Is a liver infection caused by the hepatitis B virus (HBV). HBV is transmitted when blood, semen, or another body fluid from a person infected with the virus enters the body of someone who is not infected. This can happen through sexual contact; sharing needles, syringes, or other drug-injection equipment; or from mother to baby at birth.

 Types: For some people, hepatitis B is a short-term illness, but for others, it can become a long-term, chronic infection.

  1. Acute hepatitis B: short-term illness that occurs within the first 6 months after someone is exposed to the hepatitis B virus. An acute infection can range in severity from a mild illness with few or no symptoms to a serious condition requiring hospitalization. Some people, especially adults, are able to clear the virus without treatment. People who clear the virus become immune and cannot get infected with the hepatitis B virus again.

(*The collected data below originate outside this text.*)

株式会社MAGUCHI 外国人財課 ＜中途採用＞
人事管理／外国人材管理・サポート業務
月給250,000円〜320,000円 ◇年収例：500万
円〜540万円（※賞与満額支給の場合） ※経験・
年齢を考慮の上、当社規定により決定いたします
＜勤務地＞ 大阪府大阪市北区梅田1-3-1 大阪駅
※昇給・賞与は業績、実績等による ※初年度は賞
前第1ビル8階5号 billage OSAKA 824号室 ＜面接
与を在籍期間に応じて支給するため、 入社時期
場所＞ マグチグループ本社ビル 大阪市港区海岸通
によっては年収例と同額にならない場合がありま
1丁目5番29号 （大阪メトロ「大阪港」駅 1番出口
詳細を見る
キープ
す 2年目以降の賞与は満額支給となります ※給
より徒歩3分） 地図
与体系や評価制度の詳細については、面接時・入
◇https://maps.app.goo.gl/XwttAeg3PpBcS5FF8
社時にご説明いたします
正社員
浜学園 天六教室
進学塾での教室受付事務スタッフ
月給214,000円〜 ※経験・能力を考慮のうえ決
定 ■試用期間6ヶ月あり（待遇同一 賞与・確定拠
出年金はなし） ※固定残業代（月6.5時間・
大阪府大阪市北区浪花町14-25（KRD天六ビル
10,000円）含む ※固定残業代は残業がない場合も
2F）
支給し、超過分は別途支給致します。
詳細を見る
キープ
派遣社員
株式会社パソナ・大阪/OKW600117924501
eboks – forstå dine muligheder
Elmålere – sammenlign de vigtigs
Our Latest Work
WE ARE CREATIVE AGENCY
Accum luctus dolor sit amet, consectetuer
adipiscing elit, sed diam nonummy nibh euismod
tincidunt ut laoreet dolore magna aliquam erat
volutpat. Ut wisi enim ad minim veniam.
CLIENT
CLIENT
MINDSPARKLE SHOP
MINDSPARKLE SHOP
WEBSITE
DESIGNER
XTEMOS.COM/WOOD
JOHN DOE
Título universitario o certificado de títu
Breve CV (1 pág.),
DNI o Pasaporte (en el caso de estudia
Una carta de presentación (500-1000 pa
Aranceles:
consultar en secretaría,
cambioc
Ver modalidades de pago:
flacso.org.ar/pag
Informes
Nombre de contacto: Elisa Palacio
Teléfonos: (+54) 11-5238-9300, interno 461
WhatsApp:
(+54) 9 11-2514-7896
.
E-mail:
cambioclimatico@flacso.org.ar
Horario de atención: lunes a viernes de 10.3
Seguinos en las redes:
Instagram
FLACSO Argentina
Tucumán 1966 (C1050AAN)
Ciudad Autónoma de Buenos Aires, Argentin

Acute infection can — but does not always — lead to chronic infection.
  2. Chronic hepatitis B: is a lifelong infection with the hepatitis B virus. Over time, chronic hepatitis B can cause serious health problems, including liver damage, cirrhosis (liver scarring), liver cancer, and even death. Risk for chronic infection is related to age at infection: approximately 90% of infected infants become chronically infected, compared with 2%–6% of adults.


Acute Hepatitis:

  • Fever
  • Fatigue
  • Loss of Appetite
  • Nausea
  • Vomiting
  • Abdominal pain
  • Dark colored urine
  • Clay-colored bowel movements
  • Joint Pain
  • Jaundice (yellow color in the skin or the eyes)

Chronic Hepatitis:

  • Most do not have symptoms or feel ill. When and if symptoms do appear, they are similar to the symptoms of acute infection, but can be a sign of advanced liver disease.

 How to limit your risk:

  • GET VACCINATED. The best way to prevent hepatitis B is by getting vaccinated.
  • Not sharing certain items with an infected person that can break the skin or mucous members ( e.g., razors, toothbrushes and glucose monitoring equipment), potentially resulting in exposure to blood.
  • Avoid unprotected intercourse.


How can I find out if I’ve gotten the immunization?

  • Check with your pediatrician or primary care provider.
  • Go online to your state immunization registry (in Wisconsin it is – your physician would have had to enter that it was given.
  • What if I need Hepatitis B vaccine? Does UHCS carry it?
    • UHCS does carry the Hepatitis B vaccine.  It is a series of 3 injections: the first two are given one month apart.  The third injection is given four months later.  It is important to receive all 3 injections for full immunity.  If you have had one or two injections in the past, you do not have to restart the series, just complete it.
    • We do not take insurance. Costs for immunizations can be found on at We can also provide you with a receipt that you can send to your insurance for reimbursement.